4. Simulation can be used as a pedagogical device for teaching both students and practitioners
basic skills in theoretical analysis, statistical analysis, and decision-making.
5. Operational gaming has been found to be an excellent means of simulating interest and
understanding on the part of the participants, and is particularly useful in the orientation
of persons who are experienced in the subject of the game.
6. Simulations of complex systems can yield valuable insight into which variables are more
important than others in the system and how these variables interact.
7. Simulation can be used to experiment with new situations about which we have little or
no information so as to prepare for what may happen.
8. Simulation can serve as a “pre service test” to try out new policies and decision rules for
operating a system, before running the risk of experimenting of the real system.
9. When new components are introduced into a system, simulation can be used to help foresee
bottlenecks and other problems that may arise in the operation of the system.

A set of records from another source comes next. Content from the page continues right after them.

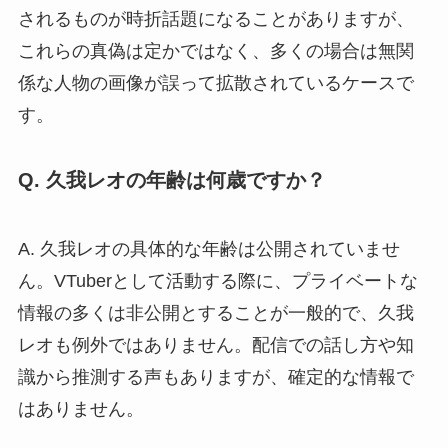
されるものが時折話題になることがありますが、
これらの真偽は定かではなく、多くの場合は無関
係な人物の画像が誤って拡散されているケースで
す。
Q. 久我レオの年齢は何歳ですか？
A. 久我レオの具体的な年齢は公開されていませ
ん。VTuberとして活動する際に、プライベートな
情報の多くは非公開とすることが一般的で、久我
レオも例外ではありません。配信での話し方や知
識から推測する声もありますが、確定的な情報で
はありません。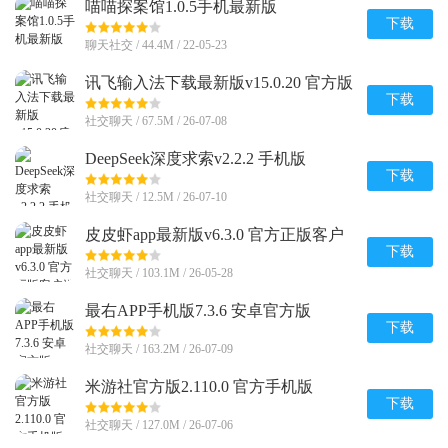
喵喵探案馆1.0.5手机最新版
下载
聊天社交 / 44.4M / 22-05-23
讯飞输入法下载最新版v15.0.20 官方版
下载
社交聊天 / 67.5M / 26-07-08
DeepSeek深度求索v2.2.2 手机版
下载
社交聊天 / 12.5M / 26-07-10
皮皮虾app最新版v6.3.0 官方正版客户
端
下载
社交聊天 / 103.1M / 26-05-28
最右APP手机版7.3.6 安卓官方版
下载
社交聊天 / 163.2M / 26-07-09
米游社官方版2.110.0 官方手机版
下载
社交聊天 / 127.0M / 26-07-06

Monte Carlo method of simulation is one of the most powerful techniques of simulation and is
discussed below.

1.5.1 Monte Carlo Simulation


Simulation can also be defined as a technique of performing sampling experiments on the model of
the system. This is called stochastic simulation and is a part of simulation techniques. Because sampling
from a particular probability distribution involves the use of random numbers, stochastic simulation
is sometimes called Monte Carlo Simulation. Historically, Monte Carlo method is considered to be
a technique, using random or pseudo random numbers. It is important to know what random numbers
are. Let us take a simple example of tossing a coin. If coin is unbiased, probability of coming head
is 0.5. If we generate two numbers say, 0 and 1, so that occurrence of both is equally likely. Let
us assume that number 1 depicts head and 0, tail. These numbers are called uniform random numbers.
We will discuss stochastic simulation in chapter four.
We give below some differences between the Monte Carlo method and simulation:
1. In the Monte Carlo method, time does not play as substantial role, a role as it does in
stochastic simulation.
2. The observations in the Monte Carlo method, as a rule, are independent. In simulation,
however, we experiment with the model over time so, as a rule, the observations are serially
correlated.
3. In the Monte Carlo method, it is possible to express the response as a rather simple function
of the stochastic input variates. In simulation the response is usually a very complicated
one and can be expressed explicitly only by the computer program itself.